For the Sandbox Edition, read Bill's post two posts down.

At the Castle, the flags are at half-staff for the morning, then they will rise back to full.  SWWBO is being entrepreneurial selling yarn, wool balls, drop spindles w/roving, and peacock feathers at the Riverfest in downtown Leavenworth.  The Armorer will be feeding the Interior and Exterior Guard, the goats, rabbits, and loosing the birds to feed on some scratch and whatever bugs that have the bad judgement to appear.  Or worms.  Or frogs, or snakes, even.  The chickens are voracious omnivores.  Then he'll tootle over into Missouri to pick up a spring for the lawnmower, so we can reduce the jungle building in the Inner Bailey of Castle Argghhh!  I'll probably do some shooting.  In honor of the day, and for Beau.

Where was I nine years ago?

I was making my 10 minute commute when I turned the radio on in the car and there was excited jabbering about how an airplane had flown into the World Trade Center. I figured they meant a small airplane or perhaps a news helicopter.

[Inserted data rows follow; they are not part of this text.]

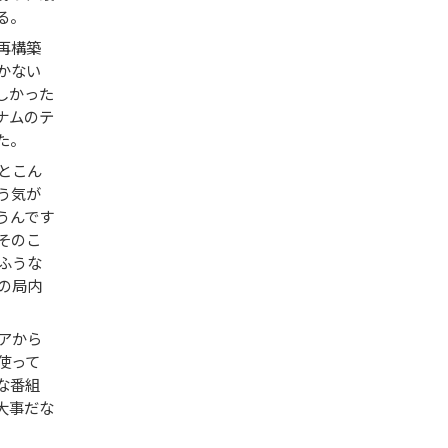
る。
再構築
かない
しかった
ナムのテ
た。
とこん
う気が
うんです
そのこ
ふうな
の局内
アから
使って
な番組
大事だな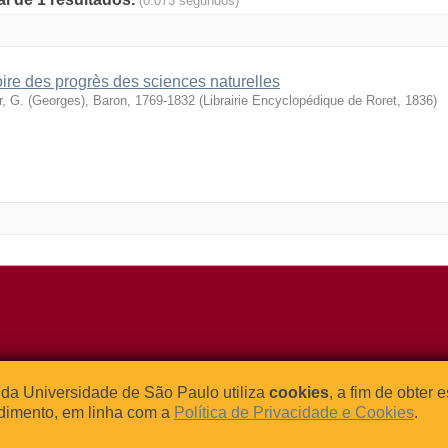
(0.073 segundos)
oire des progrès des sciences naturelles
r, G. (Georges), Baron, 1769-1832
(
Librairie Encyclopédique de Roret
,
1836
)
o Relógio, 109 – Bloco L
Tel: (0xx11) 3091-4195 / (0xx11) 
da Universidade de São Paulo utiliza
cookies
, a fim de obter 
dade Universitária
Fax: (0xx11) 3091-1567
dimento, em linha com a
Política de Privacidade e Cookies
.
– Brasil
E-mail:
atendimento@abcd.usp.br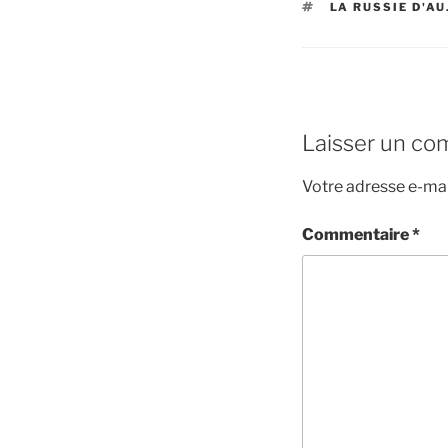
ÉTIQUETTES
LA RUSSIE D'A
Laisser un co
Votre adresse e-mai
Commentaire
*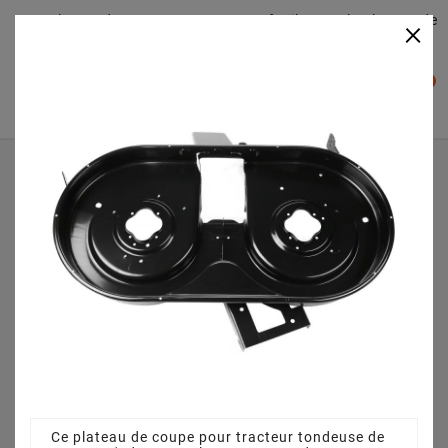
Plateaudecoupe.com : Trouver facilement le plateau de
×

coupe pour votre Tracteur Tondeuse
0

Accueil
Plateau de coupe
Plateau de coupe 105 cm 68304059A pour Columbia - T
516 NR - 13BT516N597 (2003)
Ce plateau de coupe pour tracteur tondeuse de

I walked into my company's brand new office spaces downtown and when I turned the corner down the corridor where my office was located there was a TV on the floor, showing the first tower burning, and it seemed pretty clear that it had to have been something larger.

I got to my office, fired up my computer, and opened a radio feed. The second tower had been hit. My first thought was - this is no accident. This is an attack.

I opened up CNN's website, and there was a picture of the Pentagon. My blood ran cold. I had been in exactly that part of the Pentagon the Friday before. Exactly that part. As in, I'd been briefing LTG Maude in the very same conference room he just (though I didn't know it at the time) died in. And because I'd been working a project for the Army G1, I knew several people in that part of the building. In the event, I knew 13 who never went home that day.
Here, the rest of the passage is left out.